Author: Victoire d’Humières
Affiliated organisation: Fondation Robert Schuman
Site of publication: Robert Schuman
Type of publication: Article
Date of publication: April 30th, 2018
For geographic as well as historic, cultural and linguistic reasons, Africa, represented by the African Union (AU), and the European Union are both privileged partners. Europe, with its 28 Member States is still the most important foreign investor on the continent, the primary source of financial transfers and the greatest provider of development and humanitarian aid , not forgetting the many common security and defence missions and operations. The issue of migration flows between the two pervades all aspects of cooperation.
Although there is undeniable cooperation in terms of migration policy between the EU and the AU, the growing trend to externalise implies, to a certain degree, that countries of origin and transit are stakeholders in the implementation of the European migration policy. Hence, we should explore the dynamics and the shape of this partnership. To what extent is Europe forcing some African countries to contribute to its policies? What are the limits of such methods?
Since the 1990’s the EU has been convinced that its internal and external migration policies are intrinsically linked and hence, that cooperation with the countries of Africa on those issues is vital. However, the EU and UA’s agendas and interests associated with migration issues are far from similar. How therefore can this partnership be re-balanced, with the protection of the migrants as a condition?
A prerequisite for a more effective management of migration flows
The entry into force of the Schengen Agreement in 1995 marked the advent of a new area of free trade and movement. Yet, the abolition of the internal borders called for a strengthening of the external borders. Since then Europe’s migration policy has become a matter of security, and its external dimension a prerequisite for the smooth functioning of internal policy. Hence the Treaty of Amsterdam (1999) defined an area of freedom, security and justice (AFSJ) and thereby communitarised visa, asylum and immigration policies at European level.
Fostering a global approach for migration and mobility with African countries
The dramatic events in the Spanish enclave of Ceuta in Morocco in 2005 contributed to the need to develop a global strategic approach to managing migration and to having a long-term vision focusing on the relation between migration and development. Amongst the priority actions announced at the European Council was the adoption of a Strategy for Africa, clearly illustrating the aim to strengthen migration cooperation with African countries. Two years later the EU-Africa Partnership for Migration, Mobility and Employment was launched in Lisbon (2007), together with an action plan and a framework for dialogue and cooperation with the African Union as its privileged point of contact.

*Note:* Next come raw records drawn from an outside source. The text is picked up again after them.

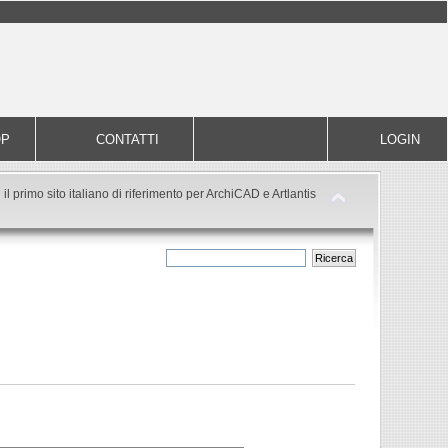
OP
CONTATTI
LOGIN
il primo sito italiano di riferimento per ArchiCAD e Artlantis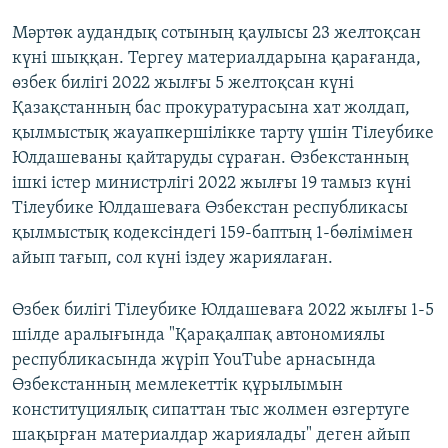
Мәртөк аудандық сотының қаулысы 23 желтоқсан
күні шыққан. Тергеу материалдарына қарағанда,
өзбек билігі 2022 жылғы 5 желтоқсан күні
Қазақстанның бас прокуратурасына хат жолдап,
қылмыстық жауапкершілікке тарту үшін Тілеубике
Юлдашеваны қайтаруды сұраған. Өзбекстанның
ішкі істер министрлігі 2022 жылғы 19 тамыз күні
Тілеубике Юлдашеваға Өзбекстан республикасы
қылмыстық кодексіндегі 159-баптың 1-бөлімімен
айып тағып, сол күні іздеу жариялаған.
Өзбек билігі Тілеубике Юлдашеваға 2022 жылғы 1-5
шілде аралығында "Қарақалпақ автономиялы
республикасында жүріп YouTube арнасында
Өзбекстанның мемлекеттік құрылымын
конституциялық сипаттан тыс жолмен өзгертуге
шақырған материалдар жариялады" деген айып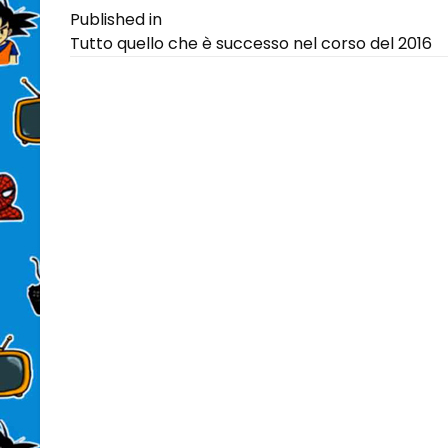
Navigazione
Published in
Tutto quello che è successo nel corso del 2016
articoli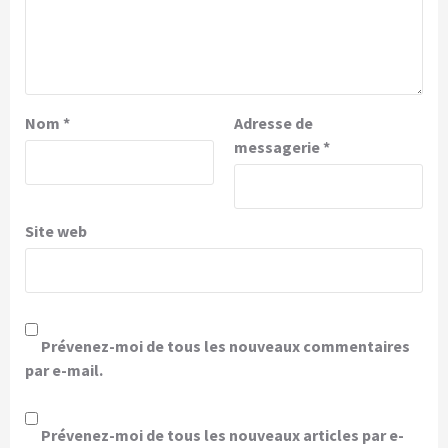
Nom
*
Adresse de
messagerie
*
Site web
Prévenez-moi de tous les nouveaux commentaires
par e-mail.
Prévenez-moi de tous les nouveaux articles par e-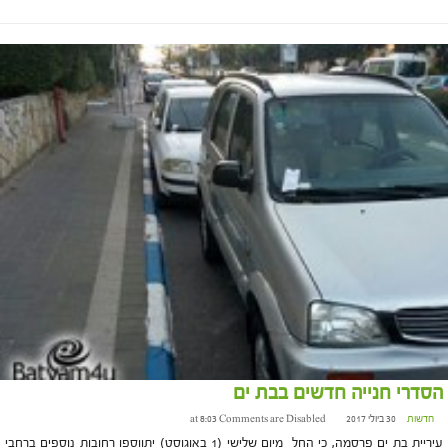
הסדרי חנייה חדשים בבת ים
חדשות
30 ביולי 2017 at 8:03
Comments are Disabled
עיריית בת ים פרסמה, כי החל מיום שלישי (1 באוגוסט) יתווספו רחובות נוספים ברחבי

To improve coherence and efficacy, the global approach was revised in 2011 to include mobility. Four inter-dependent themes were suggested i.e. legal immigration and mobility, irregular immigration and the trafficking of human beings, international protection and political asylum, the maximisation of the impact of migration and mobility on development. Dialogue regarding migration and mobility were created to drive along implementation. They led to the signature of a common migration and mobility agenda and even mobility partnerships. These non-binding and country specific agreements negotiated with the DG Justice and Internal Affairs guarantee European financing. Only partnerships, designed as a priority for neighbouring countries, include the negotiation of visa and readmission agreements. Amongst the African signatories were Cap Verde in 2008, Morocco in 2013 and Tunisia in 2014. In the meantime, Ethiopia and Nigeria signed with the EU the framing of a common agenda, respectively in 2013 and 2014.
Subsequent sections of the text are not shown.